Power- and energy-dependent photoluminescence of Eu3+ incorporated and segregated ZnO polycrystalline nanobelts synthesized by a facile combustion method followed by heat treatment

A simple and efficient combustion method has been developed for pure and doped ZnO polycrystalline nanobelts. Eu3+ can form a supersaturated solid solution in the nanobelts annealed at 600 degrees C. Photogenerated electrons cannot transfer effectively from the ZnO conduction band (CB) to the excited states of incorporated Eu3+ ions and exchange energy. However, incorporated Eu3+ can form a trap level occurring at about 90 meV below the CB minimum, thus photogenerated electrons can relax rapidly from the CB to the shallow level trap and then recombine with the free-holes of the valence band edge, becoming a dominant emission with increasing excitation power density. The heavy doping not only results in excitonic localization, but induces Auger quenching and Fano effects at higher excitation densities.
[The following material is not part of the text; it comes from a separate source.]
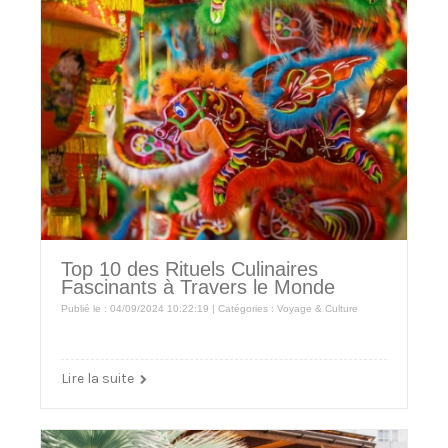
Top 10 des Rituels Culinaires
Fascinants à Travers le Monde
Publié le : 04/09/2024 10:22:19 | Catégories :
Voyage & Culture
Lire la suite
Due to the solid solubility limit, however, excess Eu3+ can segregate from the ZnO matrix as Eu2O3 precipitates and form a ZnO/Eu2O3 hybrid structure upon annealing at 1000 degrees C. Moreover, the overlap between ZnO emission bands and Eu2O3 absorption lines results in an efficient energy transfer from ZnO host to Eu2O3 clusters and an appearance of a dominant D-5(0)-F-7(2) emission line in PL spectra.